To minimize disruption, multiple proofs of concept (PoCs) were carried out before the full rollout. These PoCs validated the architecture’s scalability and compliance readiness, building stakeholder confidence and aligning teams across vendors and internal groups.
The transformation followed a phased implementation strategy:
The delivery pipeline was further strengthened by pre-built accelerators, automated migration scripts, and a standardized project plan, enabling low-risk adoption and a seamless transition to the AWS cloud.
Today, both areas are in continuous development, and Roche is already seeing tangible benefits in terms of speed, quality, and user satisfaction.
The Outcomes
Accelerating research with a smarter, scalable data platform
Through a complete overhaul of the system architecture and automation of the delivery pipeline, the transformation achieved substantial improvements across key performance indicators: significantly better system performance, accelerated release cycles, and cost savings in the tens of millions.

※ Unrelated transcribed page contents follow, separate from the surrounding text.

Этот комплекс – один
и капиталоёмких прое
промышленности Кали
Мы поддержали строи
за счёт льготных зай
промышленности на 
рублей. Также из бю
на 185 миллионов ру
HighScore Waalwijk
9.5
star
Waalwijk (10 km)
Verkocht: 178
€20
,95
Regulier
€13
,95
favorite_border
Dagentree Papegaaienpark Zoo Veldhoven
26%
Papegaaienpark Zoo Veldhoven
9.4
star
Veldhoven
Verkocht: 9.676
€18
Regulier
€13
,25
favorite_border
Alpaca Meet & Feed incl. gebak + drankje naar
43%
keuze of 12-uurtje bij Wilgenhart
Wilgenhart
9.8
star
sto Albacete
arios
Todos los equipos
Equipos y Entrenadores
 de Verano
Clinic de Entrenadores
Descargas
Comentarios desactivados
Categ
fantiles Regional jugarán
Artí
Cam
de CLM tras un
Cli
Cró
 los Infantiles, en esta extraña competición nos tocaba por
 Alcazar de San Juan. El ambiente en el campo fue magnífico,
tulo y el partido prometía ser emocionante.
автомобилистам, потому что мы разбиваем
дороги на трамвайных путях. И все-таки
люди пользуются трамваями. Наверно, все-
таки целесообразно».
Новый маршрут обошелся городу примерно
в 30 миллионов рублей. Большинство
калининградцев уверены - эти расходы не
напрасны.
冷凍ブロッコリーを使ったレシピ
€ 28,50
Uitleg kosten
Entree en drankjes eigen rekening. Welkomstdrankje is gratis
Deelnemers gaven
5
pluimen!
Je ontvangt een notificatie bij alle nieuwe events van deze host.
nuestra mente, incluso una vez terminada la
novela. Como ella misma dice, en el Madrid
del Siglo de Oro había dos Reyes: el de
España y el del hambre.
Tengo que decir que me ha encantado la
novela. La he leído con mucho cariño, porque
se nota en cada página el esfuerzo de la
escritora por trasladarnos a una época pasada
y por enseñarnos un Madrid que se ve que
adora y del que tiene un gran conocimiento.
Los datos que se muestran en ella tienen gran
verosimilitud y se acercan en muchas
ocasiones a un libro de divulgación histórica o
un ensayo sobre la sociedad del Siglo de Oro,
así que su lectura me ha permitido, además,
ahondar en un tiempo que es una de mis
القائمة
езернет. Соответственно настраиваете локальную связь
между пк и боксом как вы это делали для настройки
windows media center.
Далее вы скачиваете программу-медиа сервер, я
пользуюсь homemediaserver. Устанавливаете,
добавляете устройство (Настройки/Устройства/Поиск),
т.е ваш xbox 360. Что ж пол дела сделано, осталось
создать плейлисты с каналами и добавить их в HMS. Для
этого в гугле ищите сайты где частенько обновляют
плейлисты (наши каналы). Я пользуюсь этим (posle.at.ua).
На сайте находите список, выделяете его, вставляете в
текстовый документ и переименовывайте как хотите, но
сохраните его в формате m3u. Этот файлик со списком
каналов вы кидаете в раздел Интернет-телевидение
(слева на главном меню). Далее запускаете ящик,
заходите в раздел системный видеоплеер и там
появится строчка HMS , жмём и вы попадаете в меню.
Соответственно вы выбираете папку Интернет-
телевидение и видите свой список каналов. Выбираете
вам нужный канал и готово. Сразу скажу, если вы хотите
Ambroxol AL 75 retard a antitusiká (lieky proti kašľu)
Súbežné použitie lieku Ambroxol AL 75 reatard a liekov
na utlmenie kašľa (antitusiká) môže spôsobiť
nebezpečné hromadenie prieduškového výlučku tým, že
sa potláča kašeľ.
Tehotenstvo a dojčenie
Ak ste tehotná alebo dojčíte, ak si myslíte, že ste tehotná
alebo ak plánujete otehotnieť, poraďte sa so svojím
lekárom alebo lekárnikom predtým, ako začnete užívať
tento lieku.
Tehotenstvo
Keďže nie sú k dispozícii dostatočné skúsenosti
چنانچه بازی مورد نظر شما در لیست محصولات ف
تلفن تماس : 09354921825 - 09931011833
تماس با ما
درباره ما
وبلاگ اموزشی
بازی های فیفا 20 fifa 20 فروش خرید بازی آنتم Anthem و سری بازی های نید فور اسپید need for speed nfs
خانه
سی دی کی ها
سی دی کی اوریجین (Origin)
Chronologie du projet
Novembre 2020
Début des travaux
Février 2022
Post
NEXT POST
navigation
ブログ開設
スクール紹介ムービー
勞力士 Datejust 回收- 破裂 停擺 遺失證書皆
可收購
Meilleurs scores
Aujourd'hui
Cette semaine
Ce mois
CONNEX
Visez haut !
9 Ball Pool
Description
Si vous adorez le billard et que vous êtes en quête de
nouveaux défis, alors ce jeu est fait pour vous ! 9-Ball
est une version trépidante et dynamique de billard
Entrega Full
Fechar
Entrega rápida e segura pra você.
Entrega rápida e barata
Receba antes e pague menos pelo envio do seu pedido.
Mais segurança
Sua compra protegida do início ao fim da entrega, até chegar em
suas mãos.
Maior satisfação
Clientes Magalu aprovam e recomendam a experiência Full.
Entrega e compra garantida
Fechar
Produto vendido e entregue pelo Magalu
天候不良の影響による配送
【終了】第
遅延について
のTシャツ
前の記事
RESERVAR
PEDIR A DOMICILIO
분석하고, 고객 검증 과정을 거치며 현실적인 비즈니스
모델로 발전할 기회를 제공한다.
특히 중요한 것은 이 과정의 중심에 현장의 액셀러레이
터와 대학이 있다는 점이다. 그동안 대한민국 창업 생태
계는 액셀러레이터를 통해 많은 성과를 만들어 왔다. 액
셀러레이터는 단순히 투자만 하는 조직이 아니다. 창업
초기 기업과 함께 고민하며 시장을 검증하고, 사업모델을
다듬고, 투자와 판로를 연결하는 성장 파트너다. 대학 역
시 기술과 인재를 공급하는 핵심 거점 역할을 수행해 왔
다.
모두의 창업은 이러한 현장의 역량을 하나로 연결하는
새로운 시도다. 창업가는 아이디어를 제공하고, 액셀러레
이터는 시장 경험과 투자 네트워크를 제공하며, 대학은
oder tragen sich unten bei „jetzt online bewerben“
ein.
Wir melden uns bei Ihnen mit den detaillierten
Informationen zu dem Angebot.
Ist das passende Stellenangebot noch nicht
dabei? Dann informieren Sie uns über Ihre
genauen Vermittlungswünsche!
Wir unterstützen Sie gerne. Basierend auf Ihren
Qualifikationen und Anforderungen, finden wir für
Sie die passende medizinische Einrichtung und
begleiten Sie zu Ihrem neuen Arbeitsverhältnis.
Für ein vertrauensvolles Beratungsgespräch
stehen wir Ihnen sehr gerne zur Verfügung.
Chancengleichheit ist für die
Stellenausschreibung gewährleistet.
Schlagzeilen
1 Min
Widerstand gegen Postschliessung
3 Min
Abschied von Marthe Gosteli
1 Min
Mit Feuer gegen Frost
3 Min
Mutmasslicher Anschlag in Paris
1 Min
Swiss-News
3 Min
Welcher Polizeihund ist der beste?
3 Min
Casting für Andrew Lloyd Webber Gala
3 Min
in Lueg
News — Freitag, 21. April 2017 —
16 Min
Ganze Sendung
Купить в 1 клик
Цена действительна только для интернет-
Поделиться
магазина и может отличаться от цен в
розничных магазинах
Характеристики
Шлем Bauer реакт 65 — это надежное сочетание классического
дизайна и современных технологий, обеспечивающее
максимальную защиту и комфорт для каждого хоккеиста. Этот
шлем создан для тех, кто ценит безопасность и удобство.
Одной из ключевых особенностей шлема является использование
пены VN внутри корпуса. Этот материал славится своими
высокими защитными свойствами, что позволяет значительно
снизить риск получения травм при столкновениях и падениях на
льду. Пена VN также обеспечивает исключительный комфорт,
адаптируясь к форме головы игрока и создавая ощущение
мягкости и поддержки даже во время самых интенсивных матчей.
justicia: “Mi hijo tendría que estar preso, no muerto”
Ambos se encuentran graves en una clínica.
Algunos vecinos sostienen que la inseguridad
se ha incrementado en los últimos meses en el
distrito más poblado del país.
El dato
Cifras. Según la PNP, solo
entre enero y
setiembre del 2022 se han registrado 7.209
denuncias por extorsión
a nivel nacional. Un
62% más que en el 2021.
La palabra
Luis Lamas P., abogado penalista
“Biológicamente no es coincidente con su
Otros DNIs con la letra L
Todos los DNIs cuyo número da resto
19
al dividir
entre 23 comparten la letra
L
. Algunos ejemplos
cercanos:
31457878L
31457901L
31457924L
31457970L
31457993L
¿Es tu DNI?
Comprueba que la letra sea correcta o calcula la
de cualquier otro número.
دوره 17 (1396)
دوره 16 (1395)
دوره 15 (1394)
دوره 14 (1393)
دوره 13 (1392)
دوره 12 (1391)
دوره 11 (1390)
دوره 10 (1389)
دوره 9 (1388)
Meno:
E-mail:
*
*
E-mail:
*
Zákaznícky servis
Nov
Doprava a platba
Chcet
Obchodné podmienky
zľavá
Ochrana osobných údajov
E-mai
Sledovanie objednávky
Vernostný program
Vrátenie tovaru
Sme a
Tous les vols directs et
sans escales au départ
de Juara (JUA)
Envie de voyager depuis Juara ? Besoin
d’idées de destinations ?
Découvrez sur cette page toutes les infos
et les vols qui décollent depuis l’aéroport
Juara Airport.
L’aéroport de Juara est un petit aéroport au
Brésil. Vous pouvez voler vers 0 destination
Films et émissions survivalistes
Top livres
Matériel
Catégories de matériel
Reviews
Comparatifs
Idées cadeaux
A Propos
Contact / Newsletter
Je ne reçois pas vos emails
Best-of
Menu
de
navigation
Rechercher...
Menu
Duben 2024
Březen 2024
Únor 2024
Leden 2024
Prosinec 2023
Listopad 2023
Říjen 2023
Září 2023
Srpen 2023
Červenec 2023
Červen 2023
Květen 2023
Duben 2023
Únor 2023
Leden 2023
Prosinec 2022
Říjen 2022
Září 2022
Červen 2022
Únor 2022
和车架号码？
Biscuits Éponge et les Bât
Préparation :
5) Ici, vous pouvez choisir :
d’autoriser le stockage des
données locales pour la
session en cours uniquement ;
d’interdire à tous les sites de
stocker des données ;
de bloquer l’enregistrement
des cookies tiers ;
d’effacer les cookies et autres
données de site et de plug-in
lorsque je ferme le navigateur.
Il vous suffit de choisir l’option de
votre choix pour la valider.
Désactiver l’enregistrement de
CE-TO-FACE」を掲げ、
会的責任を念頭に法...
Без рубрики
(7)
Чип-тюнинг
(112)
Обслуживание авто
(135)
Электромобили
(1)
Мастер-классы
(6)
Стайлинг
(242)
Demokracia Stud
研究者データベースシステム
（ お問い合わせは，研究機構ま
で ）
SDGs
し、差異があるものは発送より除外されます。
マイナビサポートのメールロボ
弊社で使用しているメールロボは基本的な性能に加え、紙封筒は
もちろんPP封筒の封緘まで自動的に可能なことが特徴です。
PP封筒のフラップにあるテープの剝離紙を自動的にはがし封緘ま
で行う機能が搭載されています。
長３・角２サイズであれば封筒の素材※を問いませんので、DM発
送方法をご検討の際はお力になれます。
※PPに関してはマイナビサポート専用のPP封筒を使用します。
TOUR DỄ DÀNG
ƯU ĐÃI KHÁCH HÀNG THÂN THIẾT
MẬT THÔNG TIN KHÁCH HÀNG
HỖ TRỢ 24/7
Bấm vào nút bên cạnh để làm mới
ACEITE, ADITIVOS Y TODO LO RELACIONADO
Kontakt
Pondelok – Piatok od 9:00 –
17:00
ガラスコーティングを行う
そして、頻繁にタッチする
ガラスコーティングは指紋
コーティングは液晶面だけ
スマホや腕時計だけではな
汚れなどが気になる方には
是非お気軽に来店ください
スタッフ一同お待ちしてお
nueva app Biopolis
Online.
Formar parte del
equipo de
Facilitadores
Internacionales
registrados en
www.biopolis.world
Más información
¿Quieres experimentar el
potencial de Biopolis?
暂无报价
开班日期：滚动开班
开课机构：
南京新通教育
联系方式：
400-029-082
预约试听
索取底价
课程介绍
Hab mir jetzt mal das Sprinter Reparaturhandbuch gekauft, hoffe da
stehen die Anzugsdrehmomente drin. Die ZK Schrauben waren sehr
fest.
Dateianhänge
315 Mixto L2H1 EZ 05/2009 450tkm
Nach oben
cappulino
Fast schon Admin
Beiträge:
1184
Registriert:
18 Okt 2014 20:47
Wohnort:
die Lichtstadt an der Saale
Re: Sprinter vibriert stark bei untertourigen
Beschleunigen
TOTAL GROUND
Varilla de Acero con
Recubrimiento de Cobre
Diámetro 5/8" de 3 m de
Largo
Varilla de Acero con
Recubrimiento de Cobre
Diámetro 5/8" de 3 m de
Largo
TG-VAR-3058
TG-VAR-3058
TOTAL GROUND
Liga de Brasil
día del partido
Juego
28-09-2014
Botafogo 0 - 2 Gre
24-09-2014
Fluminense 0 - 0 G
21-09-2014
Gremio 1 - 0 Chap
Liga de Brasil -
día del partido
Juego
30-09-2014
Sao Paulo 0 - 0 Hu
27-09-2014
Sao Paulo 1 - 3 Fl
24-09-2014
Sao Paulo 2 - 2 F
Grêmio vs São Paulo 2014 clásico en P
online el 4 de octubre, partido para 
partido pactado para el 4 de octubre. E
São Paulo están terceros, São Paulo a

The migration to a cloud-native architecture on AWS, supported by a fully automated continuous delivery pipeline, enabled Roche to unlock substantial scale and agility.
Key results include:
- 1+ billion documents processed
- 360+ clinical trials managed within the platform
- 50+ terabytes of harmonized clinical data
- ~2 days of downtime during final production migration
- TCO reduced through AWS auto-scaling and infrastructure optimization
- Release cycles shortened from weeks to days
- Enhanced ingestion speeds and improved search performance
These foundational improvements have led to a platform that delivers measurable value across the organization:
- Minimized manual data wrangling, allowing teams to focus on innovation and insights
- Seamless support for multiple concurrent studies, each generating millions of records
- End-to-end compliance with pharmaceutical regulations, including audit trails, role-based access controls, and metadata lineage for full traceability
Together, these results have positioned Roche’s DCH platform as a strategic asset, delivering faster, more reliable access to critical clinical data and a significantly higher return on infrastructure investment.